KENNEBUNK, Maine--(BUSINESS WIRE)--As 2008 presidential hopefuls tout healthcare reform plans, state legislators continue to advocate for state-level policy changes. Universal healthcare solutions and health insurance options for the uninsured are gaining steam in many state House and Senate debates. Mark Farrah Associates (MFA) recapped the latest state policy initiatives in a recent article published in Healthcare Business Strategy, a popular industry analysis series.

State health policy highlights from the article are as follows:

The California legislature’s defeat of universal healthcare legislation in January 2008 was a blow to reformers who hoped passage of a comprehensive package there would lead other states to tackle healthcare legislation.

Meanwhile, the Massachusetts Commonwealth Connector, a program that offers subsidized and lower-cost plans for uninsured residents is turning out to be more expensive than anticipated.

A universal plan by Pennsylvania Gov.

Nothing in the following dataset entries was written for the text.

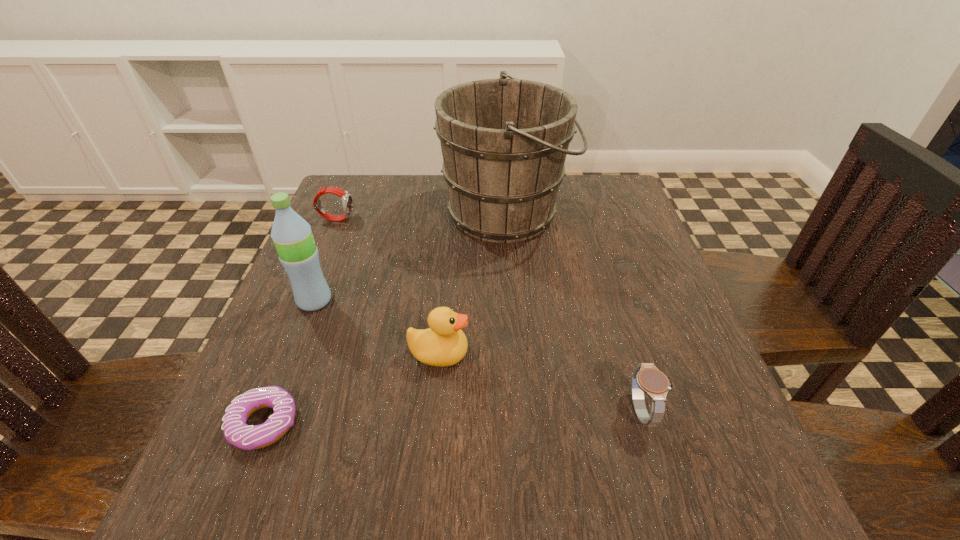 At what (x,y) coordinates should I click in order to perform the action: click on watch that is at the right edge. Please return your answer as a coordinate pair (x, y). The width and height of the screenshot is (960, 540). Looking at the image, I should click on (647, 378).

The height and width of the screenshot is (540, 960). What are the coordinates of `object positioned at the far left corner` in the screenshot? It's located at (347, 202).

Locate an element on the screen. The width and height of the screenshot is (960, 540). object at the far right corner is located at coordinates [504, 142].

The height and width of the screenshot is (540, 960). What are the coordinates of `free space at the near edge of the desktop` in the screenshot? It's located at pos(530,497).

Image resolution: width=960 pixels, height=540 pixels. Identify the location of free space at the left edge. pyautogui.click(x=276, y=376).

The width and height of the screenshot is (960, 540). What are the coordinates of `free space at the right edge of the desktop` in the screenshot? It's located at (664, 321).

The image size is (960, 540). Identify the location of vacant space at the far left corner of the desktop. (370, 196).

In the image, there is a desktop. What are the coordinates of `free space at the near left corner` in the screenshot? It's located at (290, 471).

Image resolution: width=960 pixels, height=540 pixels. I want to click on free location at the far right corner, so click(x=585, y=185).

In the image, there is a desktop. Where is `blank space at the near right corner`? blank space at the near right corner is located at coordinates (662, 504). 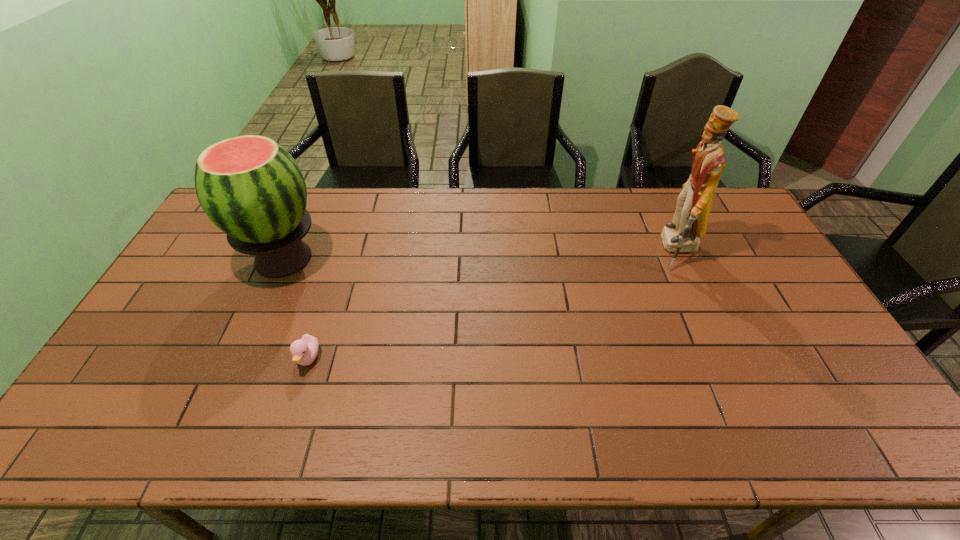 Identify the location of vacant space that is in between the nutcracker and the duckling. The height and width of the screenshot is (540, 960). (492, 304).

Identify the location of unoccupied area between the second tallest object and the second object from right to left. The width and height of the screenshot is (960, 540). (296, 309).

The width and height of the screenshot is (960, 540). I want to click on unoccupied position between the tallest object and the second object from right to left, so click(492, 304).

The image size is (960, 540). What are the coordinates of `vacant point located between the nutcracker and the leftmost object` in the screenshot? It's located at (480, 254).

Identify the location of free area in between the rightmost object and the watermelon. (480, 254).

I want to click on the second closest object to the second shortest object, so pyautogui.click(x=689, y=223).

Locate which object is the closest to the second tallest object. Please provide its 2D coordinates. Your answer should be formatted as a tuple, i.e. [(x, y)], where the tuple contains the x and y coordinates of a point satisfying the conditions above.

[(304, 351)]

I want to click on vacant space that satisfies the following two spatial constraints: 1. on the front-facing side of the tallest object; 2. on the front-facing side of the duckling, so click(x=727, y=358).

At what (x,y) coordinates should I click in order to perform the action: click on vacant space that satisfies the following two spatial constraints: 1. on the front-facing side of the nutcracker; 2. on the front-facing side of the shortest object. Please return your answer as a coordinate pair (x, y). This screenshot has height=540, width=960. Looking at the image, I should click on (727, 358).

The height and width of the screenshot is (540, 960). I want to click on free space that satisfies the following two spatial constraints: 1. on the front-facing side of the nutcracker; 2. on the front-facing side of the duckling, so click(727, 358). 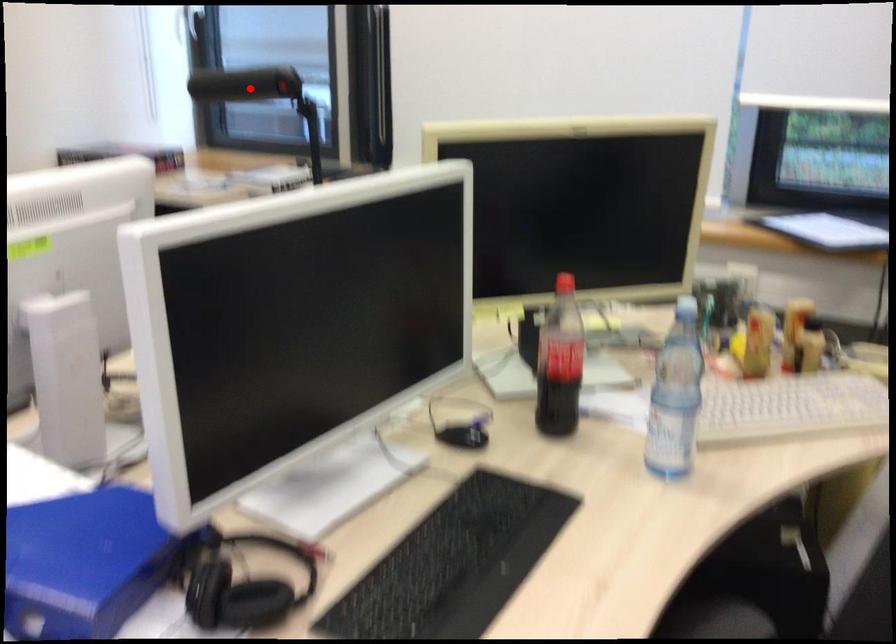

Rendell would offer subsidies to enrollees with income less than 300% of federal poverty level and premium assistance to small employers.

The proposed Illinois Health Care for All Act would provide guaranteed coverage to small businesses and individuals.

A group of Minnesota Democratic-Farmer-Labor Party legislators introduced legislation in early February to establish a single-payer healthcare system.

The state of Washington will begin to implement recommendations of the Blue Ribbon Commission on Health Care Costs and Access.

Bills to set up exchanges or clearinghouses to provide residents easy access to affordable insurance plans are under consideration in Kansas, Oregon and Wisconsin.

The MFA assessment finds there is a growing consensus for universal healthcare and mandatory health insurance. Visit http://www.markfarrah.com/healthcarebs.asp?article=37 to read the full article, State Legislatures: The Healthcare Reform Battleground.

Healthcare Business Strategy (BS) is a free brief that presents analysis of important issues and developments affecting healthcare business today. To receive email alerts when new issues are published, visit http://www.markfarrah.com/subscribe.asp and subscribe.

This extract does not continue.